Files
roboimi/docs/superpowers/plans/2026-04-23-sim-air-insert-ring-bar.md

14 KiB

sim_air_insert_ring_bar Implementation Plan

For agentic workers: REQUIRED SUB-SKILL: Use superpowers:subagent-driven-development (recommended) or superpowers:executing-plans to implement this plan task-by-task. Steps use checkbox (- [ ]) syntax for tracking.

Goal: Add an independent dual-Diana MuJoCo task sim_air_insert_ring_bar with a square ring block, a square bar block, staged rewards, strict finite-geometry in-air insertion success detection, and a task-specific scripted policy.

Architecture: Reuse the current dual-Diana EE-control stack and environment factory, but add a task-specific scene XML, robot asset entrypoint, sampling helpers, and a new task-specific environment module. Keep sim_transfer untouched while introducing pure-Python geometry helpers and focused tests so reward/success behavior can be regression tested without requiring a full MuJoCo rollout in every test.

Tech Stack: Python, unittest, MuJoCo XML assets, existing dual-Diana environment classes, Hydra-compatible task naming/config patterns.


File Structure / Responsibilities

  • Create: roboimi/assets/models/manipulators/DianaMed/ring_bar_objects.xml
    • Defines the rigid ring body and bar body, each with a free joint and stable box-based geoms.
  • Create: roboimi/assets/models/manipulators/DianaMed/bi_diana_ring_bar_ee.xml
    • Scene entrypoint that includes the shared world/table/robot assets plus the new object XML.
  • Modify: roboimi/assets/robots/diana_med.py
    • Add a task-specific robot asset class for the new scene XML without changing existing BiDianaMed behavior.
  • Modify: roboimi/utils/act_ex_utils.py
    • Add deterministic helpers to sample left/right planar placement regions for ring and bar objects.
  • Modify: roboimi/utils/constants.py
    • Register the new task name and default metadata.
  • Create: roboimi/envs/double_air_insert_env.py
    • New task-specific environment, finite-geometry success helpers, reset logic, reward logic, and task factory branch.
  • Modify: roboimi/envs/double_pos_ctrl_env.py
    • Route make_sim_env() to the new task-specific environment while keeping current sim_transfer logic unchanged.
  • Create: roboimi/demos/diana_air_insert_policy.py
    • Task-specific waypoint/open-loop scripted policy for grasp-lift-align-insert.
  • Modify: roboimi/demos/vla_scripts/eval_vla.py
    • Reset the new task with the correct sampled task state instead of assuming a single transfer box pose.
  • Create: tests/test_air_insert_env.py
    • Focused unit tests for sampling, reset helpers, reward progression, and strict success detection.
  • Modify: tests/test_eval_vla_headless.py
    • Add coverage that headless evaluation dispatches the correct reset sampler for the new task.
  • Modify: tests/test_robot_asset_paths.py
    • Verify the new robot asset class resolves its XML path correctly independent of cwd.
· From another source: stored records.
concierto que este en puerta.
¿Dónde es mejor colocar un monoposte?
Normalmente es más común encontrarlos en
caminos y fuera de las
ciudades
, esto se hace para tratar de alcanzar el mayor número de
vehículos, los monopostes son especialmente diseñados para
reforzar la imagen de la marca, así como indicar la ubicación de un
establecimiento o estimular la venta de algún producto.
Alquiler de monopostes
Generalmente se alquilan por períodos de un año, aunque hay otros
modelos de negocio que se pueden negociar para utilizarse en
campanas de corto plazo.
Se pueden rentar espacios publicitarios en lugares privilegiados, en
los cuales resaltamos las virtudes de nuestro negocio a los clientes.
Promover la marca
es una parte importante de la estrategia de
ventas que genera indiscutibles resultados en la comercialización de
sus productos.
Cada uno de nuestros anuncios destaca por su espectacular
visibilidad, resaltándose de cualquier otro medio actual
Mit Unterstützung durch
Task 1: Add failing tests for task registration, samplers, and asset wiring

Files:

  • Create: tests/test_air_insert_env.py

  • Modify: tests/test_eval_vla_headless.py

  • Modify: tests/test_robot_asset_paths.py

  • Modify: roboimi/utils/act_ex_utils.py (later in implementation)
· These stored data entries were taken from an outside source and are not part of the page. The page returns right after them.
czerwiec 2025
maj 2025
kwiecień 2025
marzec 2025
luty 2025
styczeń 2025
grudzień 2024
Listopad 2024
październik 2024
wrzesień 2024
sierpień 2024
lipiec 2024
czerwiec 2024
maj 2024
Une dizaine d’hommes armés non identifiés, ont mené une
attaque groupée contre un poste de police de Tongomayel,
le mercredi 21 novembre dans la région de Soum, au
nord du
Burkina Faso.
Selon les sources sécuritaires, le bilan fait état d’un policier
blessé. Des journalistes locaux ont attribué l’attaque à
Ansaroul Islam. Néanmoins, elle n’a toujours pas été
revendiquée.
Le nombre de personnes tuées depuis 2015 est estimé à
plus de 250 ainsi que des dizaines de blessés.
  • Modify: roboimi/utils/constants.py (later in implementation)

  • Modify: roboimi/assets/robots/diana_med.py (later in implementation)
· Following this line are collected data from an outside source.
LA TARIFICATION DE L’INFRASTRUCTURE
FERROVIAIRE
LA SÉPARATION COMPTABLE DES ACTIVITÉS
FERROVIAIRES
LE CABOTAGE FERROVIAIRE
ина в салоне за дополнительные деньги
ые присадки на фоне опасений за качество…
  • Modify: roboimi/envs/double_pos_ctrl_env.py (later in implementation)

  • Create: roboimi/envs/double_air_insert_env.py (minimal stub in this task)

  • Step 1: Write failing tests for task config and sampling helpers

Add tests in tests/test_air_insert_env.py covering:

  • SIM_TASK_CONFIGS['sim_air_insert_ring_bar'] exists

  • sample_air_insert_ring_bar_pose() (or equivalent helper) returns ring/bar positions with fixed z and correct left/right planar ranges

  • output structure is explicit and easy for reset/eval code to consume

  • Step 2: Write failing tests for environment factory dispatch and robot asset resolution

Add tests covering:

  • make_sim_env('sim_air_insert_ring_bar', headless=True) dispatches to the new environment with rendering disabled

  • a new robot asset class resolves the new XML path independent of cwd, similar to the existing BiDianaMed test pattern

  • Step 3: Write failing tests for eval reset helper dispatch

Extend tests/test_eval_vla_headless.py so headless eval can reset the new task using the new sampler instead of hard-coding sample_transfer_pose().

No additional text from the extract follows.